July 15, 2008
Albany, N.Y., Advocacy Group Blasts Federal Court’s Clean Air Ruling
By Tom Wanamaker, Watertown Daily Times, N.Y.
Jul. 13--ALBANY -- Friday's federal appeals court ruling that struck down the Clean Air Interstate Rule has been roundly criticized by the Adirondack Council.
"By striking down the Clean Air Interstate Rule, the court has left all of the Northeastern states vulnerable to acid rain and fine particles of smoke that damage people's lungs," said Scott Lorey, director of government relations for the Adirondack Council, a conservation advocacy group. "We need quick action from the U.S. Environmental Protection Agency to reissue the rule. Failing that, Congress must act right away to pass a bill that would require similar, or deeper, cuts in smokestack pollution."
Created in March 2005, CAIR required steep and sustained cuts in nitrogen oxide, which causes smog, and sulfur dioxide, the main component of acid rain, by 2015. The rule applied to 28 states and the District of Columbia. Without it, environmental activists say health risks could grow for residents of the Northeastern U.S.

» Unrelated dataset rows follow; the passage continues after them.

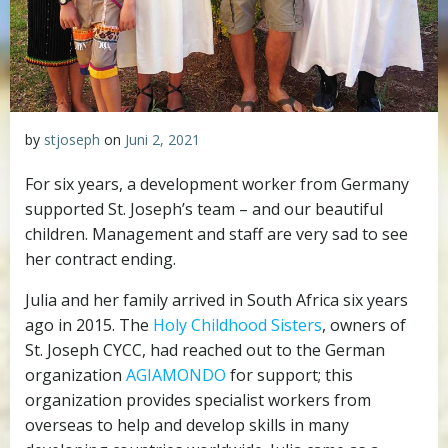
by
stjoseph
on
Juni 2, 2021
For six years, a development worker from Germany
supported St. Joseph’s team – and our beautiful
children. Management and staff are very sad to see
her contract ending.
Julia and her family arrived in South Africa six years
ago in 2015. The
Holy Childhood Sisters
, owners of
St. Joseph CYCC, had reached out to the German
organization
AGIAMONDO
for support; this
organization provides specialist workers from
overseas to help and develop skills in many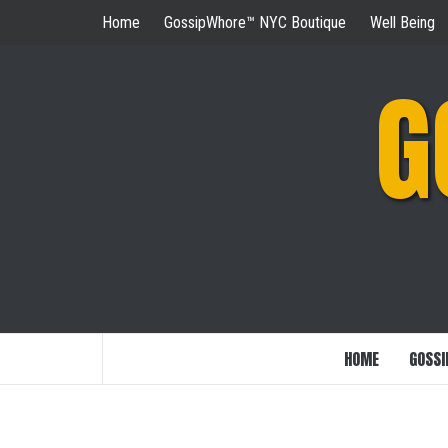
Skip
Home
GossipWhore™ NYC Boutique
Well Being
to
content
G
HOME
GOSSI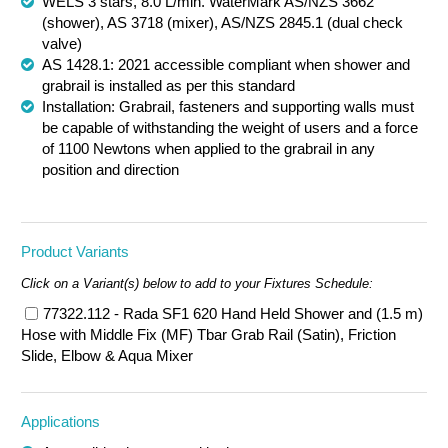
WELS 3 stars, 8.0 L/min. WaterMark AS/NZS 3662
(shower), AS 3718 (mixer), AS/NZS 2845.1 (dual check
valve)
AS 1428.1: 2021 accessible compliant when shower and
grabrail is installed as per this standard
Installation: Grabrail, fasteners and supporting walls must
be capable of withstanding the weight of users and a force
of 1100 Newtons when applied to the grabrail in any
position and direction
Product Variants
Click on a Variant(s) below to add to your Fixtures Schedule:
77322.112 - Rada SF1 620 Hand Held Shower and (1.5 m)
Hose with Middle Fix (MF) Tbar Grab Rail (Satin), Friction
Slide, Elbow & Aqua Mixer
Applications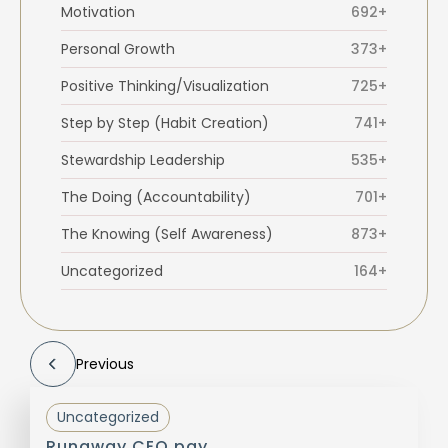
Motivation
692+
Personal Growth
373+
Positive Thinking/Visualization
725+
Step by Step (Habit Creation)
741+
Stewardship Leadership
535+
The Doing (Accountability)
701+
The Knowing (Self Awareness)
873+
Uncategorized
164+
Previous
Uncategorized
Runaway CEO pay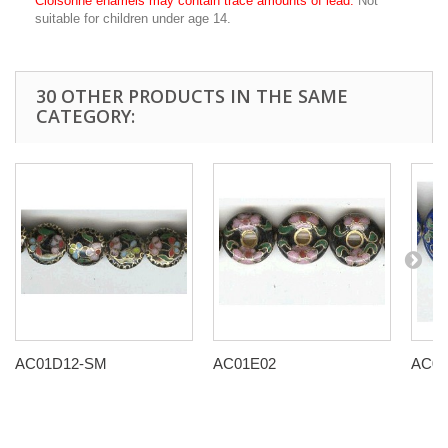
Cloisonné enamels may contain trace amounts of lead.
Not
suitable for children under age 14.
30 OTHER PRODUCTS IN THE SAME
CATEGORY:
AC01D12-SM
AC01E02
AC01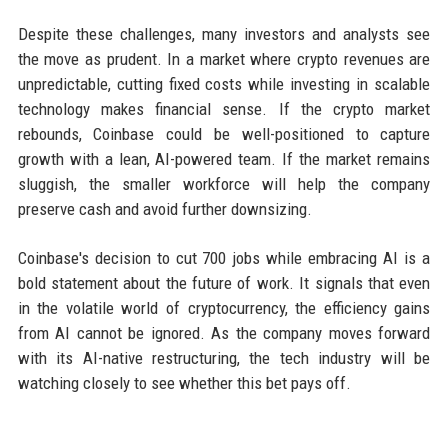
Despite these challenges, many investors and analysts see
the move as prudent. In a market where crypto revenues are
unpredictable, cutting fixed costs while investing in scalable
technology makes financial sense. If the crypto market
rebounds, Coinbase could be well-positioned to capture
growth with a lean, AI-powered team. If the market remains
sluggish, the smaller workforce will help the company
preserve cash and avoid further downsizing.
Coinbase's decision to cut 700 jobs while embracing AI is a
bold statement about the future of work. It signals that even
in the volatile world of cryptocurrency, the efficiency gains
from AI cannot be ignored. As the company moves forward
with its AI-native restructuring, the tech industry will be
watching closely to see whether this bet pays off.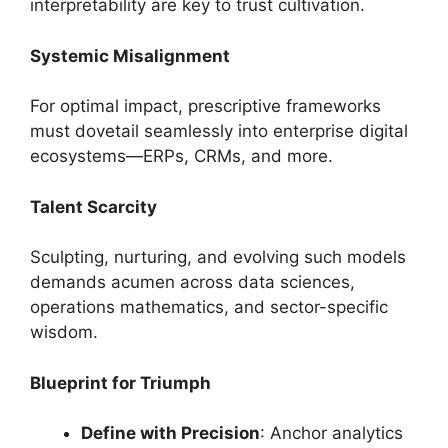
interpretability are key to trust cultivation.
Systemic Misalignment
For optimal impact, prescriptive frameworks
must dovetail seamlessly into enterprise digital
ecosystems—ERPs, CRMs, and more.
Talent Scarcity
Sculpting, nurturing, and evolving such models
demands acumen across data sciences,
operations mathematics, and sector-specific
wisdom.
Blueprint for Triumph
Define with Precision
: Anchor analytics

The three-judge panel of the U.S. Appeals Court for the District of Columbia said CAIR's method of calculating emission caps is "fundamentally flawed," and its trading provisions are "unlawful."
Under CAIR, states could chose between two compliance options. One allowed states to meet their emissions budget by requiring power plants to participate in an interstate cap-and-trade program, administered by EPA, to cap emissions in two stages. The second permitted power plants to meet an individual state emissions budget through measures designed by the state.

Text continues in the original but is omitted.